Ask HN: How is AI-assisted coding going for you professionally?

Overall sentiment & divergence

  • Experiences range from “game‑changer, 5–10x faster” to “net negative, I want to quit.”
  • Many describe simultaneously feeling empowered on side projects and burned out or anxious at work.
  • Strong split between people who feel they’ve learned to harness tools and those who find them inconsistent, myopic, or unusable on complex systems.

Where AI tools help

  • Greenfield / small, well‑scoped tasks: scaffolding apps, CRUD APIs, CI/CD, glue scripts, data munging, infra boilerplate, tests, refactors, local tools.
  • Understanding large or legacy codebases: “what touches X?”, “how is auth done?”, summarizing flows, exploring unfamiliar repos, generating diagrams.
  • Debugging: pinpointing bugs, reading logs and traces, fixing test fallout after refactors, triaging build failures.
  • Non‑coding: design docs, ticket drafting, documentation clean‑up, research and architecture brainstorming.

Where they fail or cause harm

  • Complex, interconnected systems: client/server interactions, legacy monoliths, niche domains, performance‑critical or numerical code.
  • Architecture and design: tendency to over‑engineer, duplicate logic, add layers and custom parsers, drift from existing patterns.
  • Reliability: hallucinated APIs, wrong docs, subtle security bugs, timing issues, and brittle refactors.
  • “AI slop” PRs: huge diffs that superficially look fine but are conceptually wrong, bloated, or unmaintainable.

Team and organizational dynamics

  • Some orgs mandate “AI‑first” or even “100% AI‑generated code,” others ban or heavily discourage it.
  • Senior engineers report becoming “code janitors,” cleaning up AI‑generated mess from managers or peers.
  • Code review is a new bottleneck: more and bigger PRs, reviewers overwhelmed, tension over quality vs velocity.
  • Management sometimes uses AI to mass‑produce design docs, tickets, and performance text that nobody really reads.

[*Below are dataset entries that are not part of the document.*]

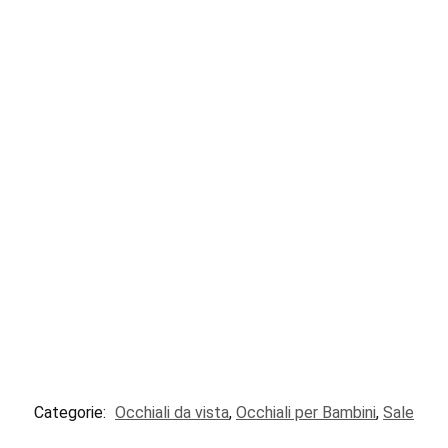
Categorie:
Occhiali da vista
,
Occhiali per Bambini
,
Sale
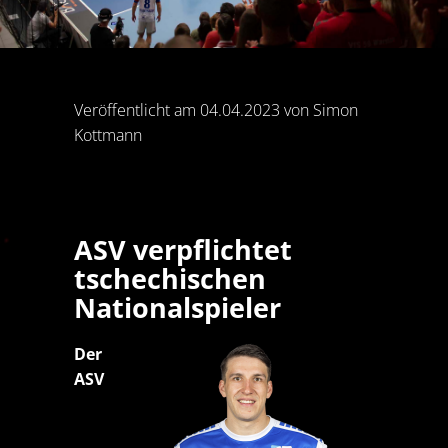
Veröffentlicht am 04.04.2023 von Simon
Kottmann
ASV verpflichtet
tschechischen
Nationalspieler
Der
ASV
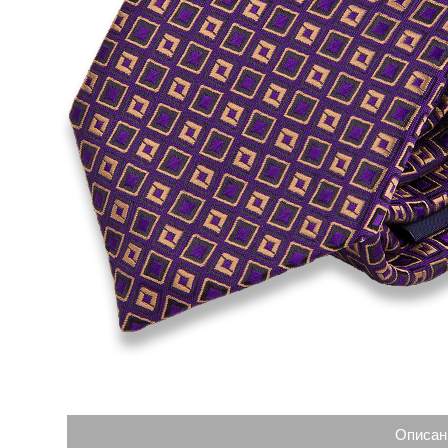
Описан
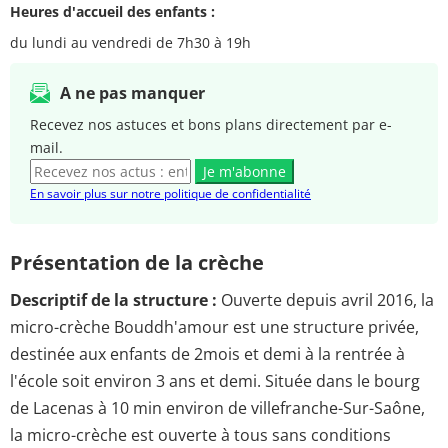
Heures d'accueil des enfants :
du lundi au vendredi de 7h30 à 19h
A ne pas manquer
Recevez nos astuces et bons plans directement par e-
mail.
Je m'abonne
En savoir plus sur notre politique de confidentialité
Présentation de la crèche
Descriptif de la structure :
Ouverte depuis avril 2016, la
micro-crèche Bouddh'amour est une structure privée,
destinée aux enfants de 2mois et demi à la rentrée à
l'école soit environ 3 ans et demi. Située dans le bourg
de Lacenas à 10 min environ de villefranche-Sur-Saône,
la micro-crèche est ouverte à tous sans conditions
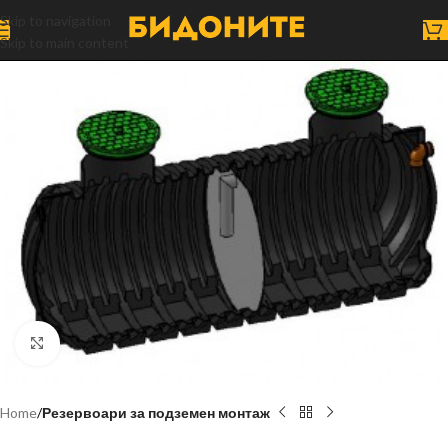
Skip to navigation
Skip to main content
Click to enlarge
Home
Резервоари за подземен монтаж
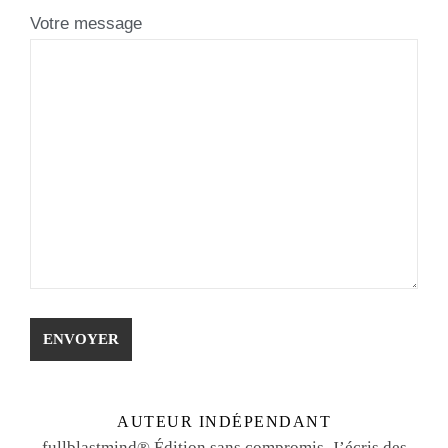
Votre message
AUTEUR INDÉPENDANT
fullblastmind® Édition sans compromis. J’écris des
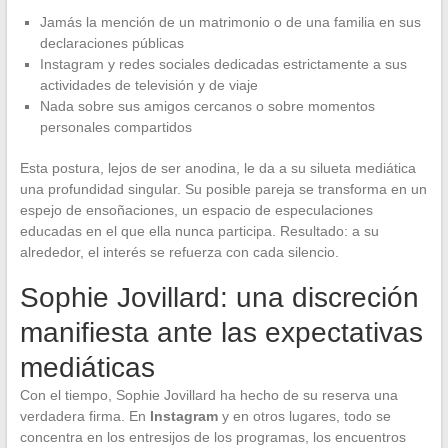
Jamás la mención de un matrimonio o de una familia en sus
declaraciones públicas
Instagram y redes sociales dedicadas estrictamente a sus
actividades de televisión y de viaje
Nada sobre sus amigos cercanos o sobre momentos
personales compartidos
Esta postura, lejos de ser anodina, le da a su silueta mediática
una profundidad singular. Su posible pareja se transforma en un
espejo de ensoñaciones, un espacio de especulaciones
educadas en el que ella nunca participa. Resultado: a su
alrededor, el interés se refuerza con cada silencio.
Sophie Jovillard: una discreción
manifiesta ante las expectativas
mediáticas
Con el tiempo, Sophie Jovillard ha hecho de su reserva una
verdadera firma. En
Instagram
y en otros lugares, todo se
concentra en los entresijos de los programas, los encuentros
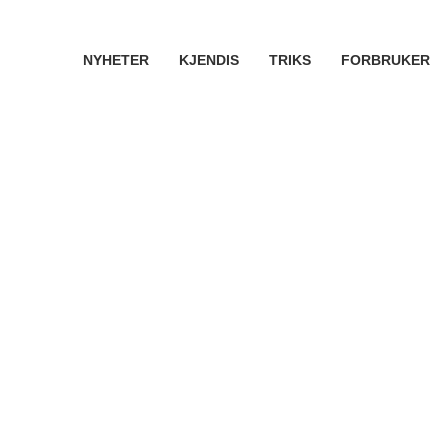
NYHETER
KJENDIS
TRIKS
FORBRUKER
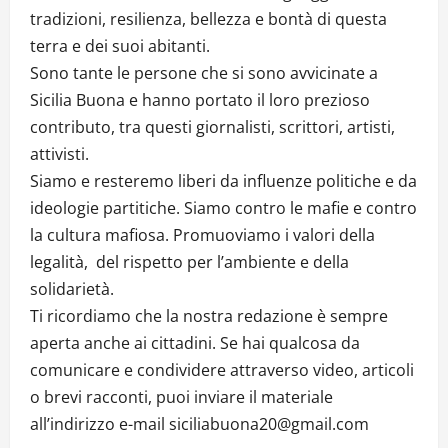
tradizioni, resilienza, bellezza e bontà di questa
terra e dei suoi abitanti.
Sono tante le persone che si sono avvicinate a
Sicilia Buona e hanno portato il loro prezioso
contributo, tra questi giornalisti, scrittori, artisti,
attivisti.
Siamo e resteremo liberi da influenze politiche e da
ideologie partitiche. Siamo contro le mafie e contro
la cultura mafiosa. Promuoviamo i valori della
legalità, del rispetto per l’ambiente e della
solidarietà.
Ti ricordiamo che la nostra redazione è sempre
aperta anche ai cittadini. Se hai qualcosa da
comunicare e condividere attraverso video, articoli
o brevi racconti, puoi inviare il materiale
all’indirizzo e-mail siciliabuona20@gmail.com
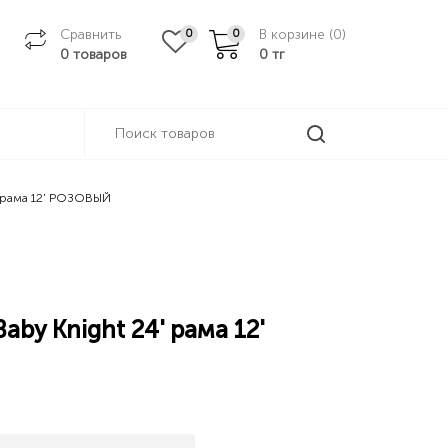
Сравнить
В корзине (
0
)
0
0
0 товаров
0
тг
' рама 12' РОЗОВЫЙ
aby Knight 24' рама 12'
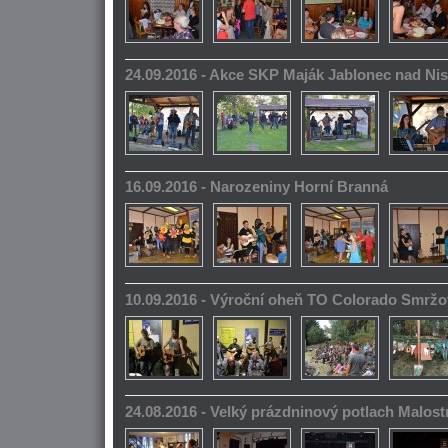
24.09.2016 - Akce SKP Maják Jablonec nad Ni
16.09.2016 - Narozeniny Horní Branná
10.09.2016 - Výroční oheň TO Colorado Smrž
24.08.2016 - Velký prázdninový potlach Malos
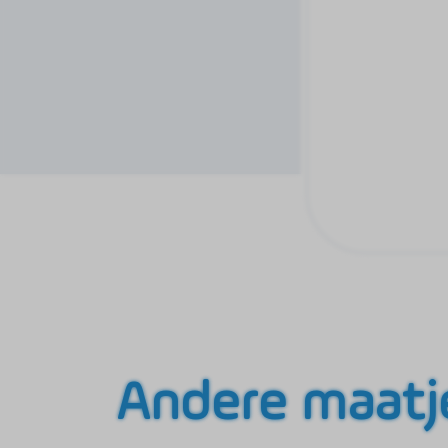
Andere maatj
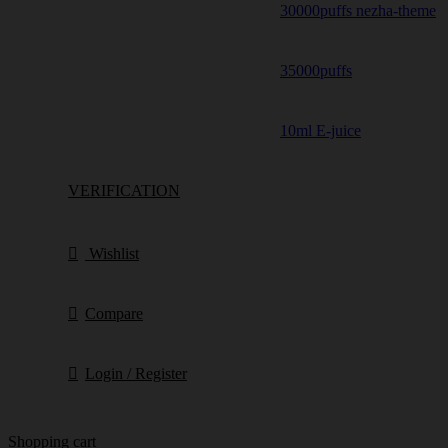
30000puffs nezha-theme
35000puffs
10ml E-juice
VERIFICATION
Wishlist
Compare
Login / Register
Shopping cart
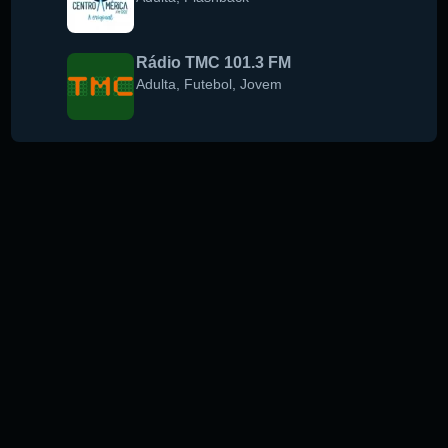
Rádio TMC 101.3 FM
Adulta
,
Futebol
,
Jovem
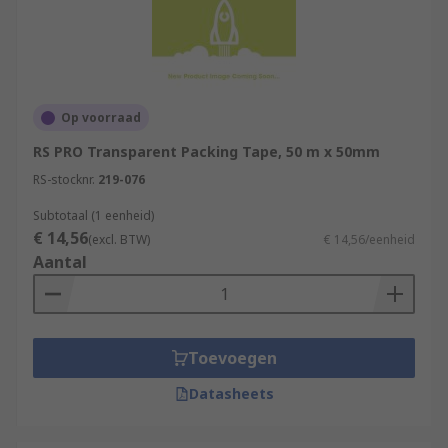
Op voorraad
RS PRO Transparent Packing Tape, 50 m x 50mm
RS-stocknr.
219-076
Subtotaal (1 eenheid)
€ 14,56
(excl. BTW)
€ 14,56/eenheid
Aantal
Toevoegen
Datasheets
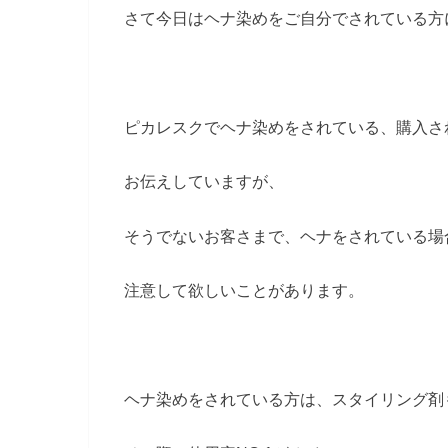
さて今日はヘナ染めをご自分でされている方
ピカレスクでヘナ染めをされている、購入さ
お伝えしていますが、
そうでないお客さまで、ヘナをされている場
注意して欲しいことがあります。
ヘナ染めをされている方は、スタイリング剤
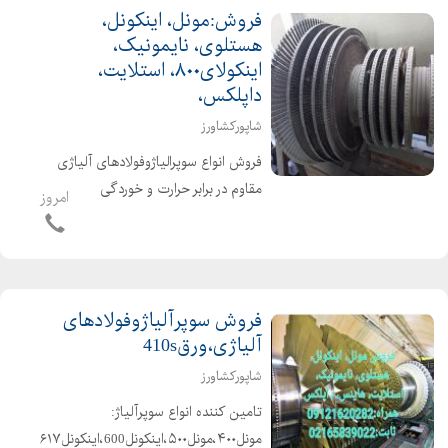
فروش:مونل، اینکونل،
هستلوی، نایمونیک،
اینکولای۸۰۰، استلایت،
داپلکس،
شاپورکشاورز
فروش انواع سوپرالیاژوفولادهای آلیاژی
مقاوم در برابر حرارت و خوردگی
امروز
مورداستفاده در صنایع نفت، گاز،
پتروشیمی، دریایی، هوافضا، و...ازقبیل
مونل۴۰۰، مونل۵۰۰، اینکونل۶۰۰،
اینکونل۶۱۷، اینکونل۶۲۵، اینکونل۷...
فروش سوپرآلیاژوفولادهای
آلیاژی،ورق410s
شاپورکشاورز
تامین کننده انواع سوپرآلیاژ:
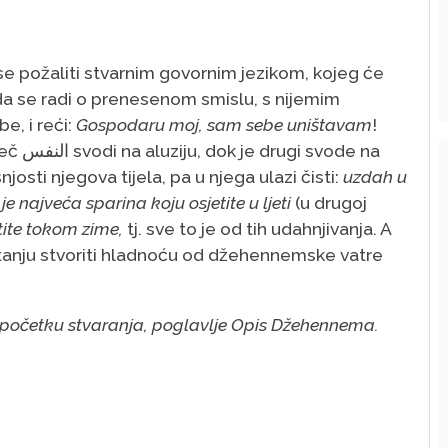
se požaliti stvarnim govornim jezikom, kojeg će
da se radi o prenesenom smislu, s nijemim
e, i reći:
Gospodaru moj, sam sebe uništavam
!
gi svode na
njosti njegova tijela, pa u njega ulazi čisti:
uzdah u
o je najveća sparina koju osjetite u ljeti
(u drugoj
tite tokom zime,
tj. sve to je od tih udahnjivanja. A
u stanju stvoriti hladnoću od džehennemske vatre
 o početku stvaranja, poglavlje Opis Džehennema.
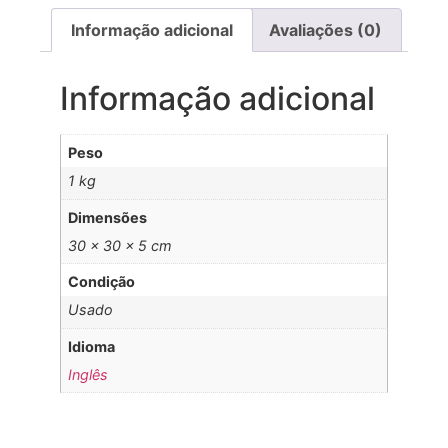
Informação adicional
Avaliações (0)
Informação adicional
Peso
1 kg
Dimensões
30 × 30 × 5 cm
Condição
Usado
Idioma
Inglês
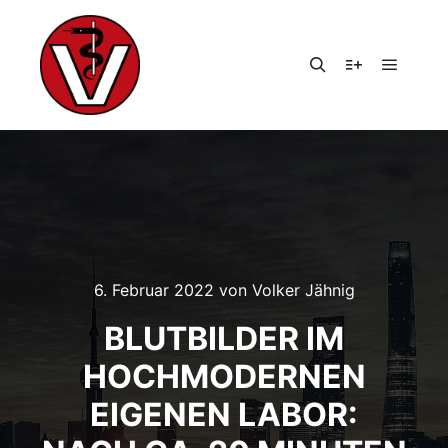
Hauptm
Suchen
Weitere Infor
6. Februar 2022
von
Volker Jähnig
BLUTBILDER IM
HOCHMODERNEN
EIGENEN LABOR:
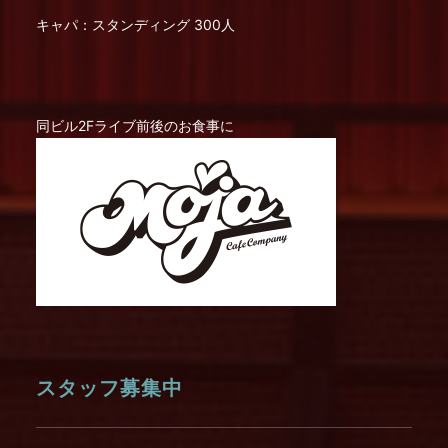
キャパ：スタンディング 300人
同ビル2Fライブ前後のお食事に
スタッフ募集中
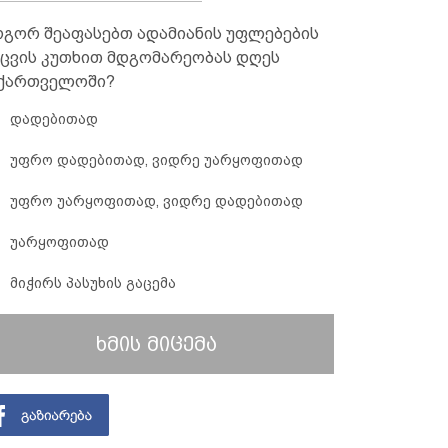
გორ შეაფასებთ ადამიანის უფლებების
ცვის კუთხით მდგომარეობას დღეს
ქართველოში?
დადებითად
უფრო დადებითად, ვიდრე უარყოფითად
უფრო უარყოფითად, ვიდრე დადებითად
უარყოფითად
მიჭირს პასუხის გაცემა
ხმის მიცემა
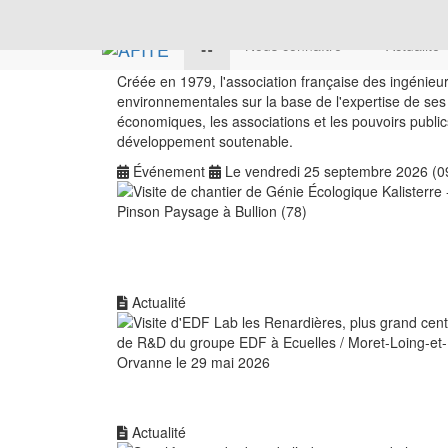
Nous connaître
Actualite
Créée en 1979, l'association française des ingénieu
environnementales sur la base de l'expertise de ses
économiques, les associations et les pouvoirs public
développement soutenable.
Événement
Le vendredi 25 septembre 2026 (0
Actualité
Actualité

Impact on careers & skills

  • Many fear skill atrophy, loss of “craft,” and hollowing out of mid‑level roles; others lean into design/architecture and accept less typing.
  • Juniors can now produce large change sets without understanding them, making mentorship and review harder.
  • Some see solo‑dev and small‑team opportunities exploding; others anticipate layoffs or a sharp rise in expectations without matching rewards.

Emerging best practices

  • “Spec → plan → critique → implement → review” workflows; plan mode before code.
  • Strong tests, CI, and e2e coverage as guardrails; reject AI code that doesn’t move tests from red to green.
  • Repo hygiene for “AI‑native” development: AGENTS.md/CLAUDE.md, coding style guides, skills, and scripts for common workflows.
  • Use AI heavily for understanding, small increments, and boring work; keep humans fully responsible for design and final quality.